Share your dilemmas and get honest opinions from other Mumsnetters.

to let my son spend HIS turn on the slide climbing up it instead of going down it?

236 replies

lookingforwards · 22/02/2011 14:56

Just had this happen again at play area (softplay this time) but its happened so many times over the last yr since DS could walk. He's a climber and thinks slides are for climbing. He waits his turn, then goes to the bottom and starts scrambling up it. After a suitable interval I get h im off and he waits again till the last child after him has had a go at which point I let him at the slide again for a scramble. He only gets about 1 minute if its busy but unlimited if there's noone else there. I lift him off if there's someone waiting at the top who has clambered up and wants to come down and then he can scramble again while they are climbing back up.
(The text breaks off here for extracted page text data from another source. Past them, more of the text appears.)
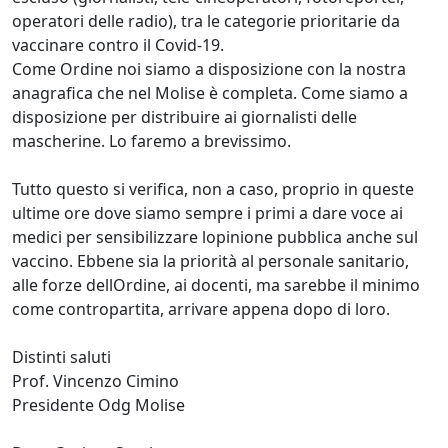
operatori delle radio), tra le categorie prioritarie da
vaccinare contro il Covid-19.
Come Ordine noi siamo a disposizione con la nostra
anagrafica che nel Molise è completa. Come siamo a
disposizione per distribuire ai giornalisti delle
mascherine. Lo faremo a brevissimo.
Tutto questo si verifica, non a caso, proprio in queste
ultime ore dove siamo sempre i primi a dare voce ai
medici per sensibilizzare lopinione pubblica anche sul
vaccino. Ebbene sia la priorità al personale sanitario,
alle forze dellOrdine, ai docenti, ma sarebbe il minimo
come contropartita, arrivare appena dopo di loro.
Distinti saluti
Prof. Vincenzo Cimino
Presidente Odg Molise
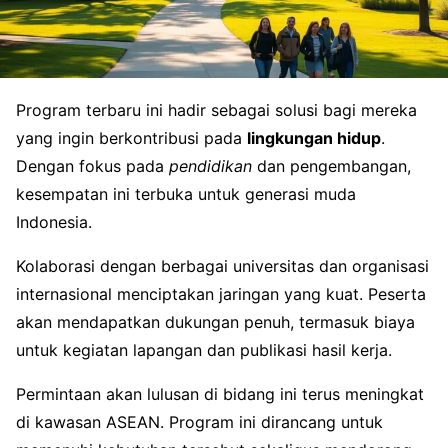
Program terbaru ini hadir sebagai solusi bagi mereka
yang ingin berkontribusi pada
lingkungan hidup
.
Dengan fokus pada
pendidikan
dan pengembangan,
kesempatan ini terbuka untuk generasi muda
Indonesia.
Kolaborasi dengan berbagai universitas dan organisasi
internasional menciptakan jaringan yang kuat. Peserta
akan mendapatkan dukungan penuh, termasuk biaya
untuk kegiatan lapangan dan publikasi hasil kerja.
Permintaan akan lulusan di bidang ini terus meningkat
di kawasan ASEAN. Program ini dirancang untuk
He is 18 mths.

The problem starts when some other parent lifts their child/baby striahgt up to the top and then looks at me impatiently or says straight out 'can you take him off please?'.

Well I think a go spent climbing is as valid as a go spent coming down but the rest of the baby playground world apparently goes by a different etiquette where slides are for coming down and anyone climbing up is a pain and their parent needs to have it pointed out to them that their son is breaking all the unwritten rules.

So go on then AIBU, what's the verdict?

OP posts:
TandB · 23/02/2011 10:11

Wow, Cumfy. What on earth did you try to post?!

IWantToBeAFairyWhenIGrowUp · 23/02/2011 10:16

Confused why doesn't he use the areas for climbing instead of a slide to climb up. Isn't it dangerous? He could get a foot in the mouth one day or slip and bash his face.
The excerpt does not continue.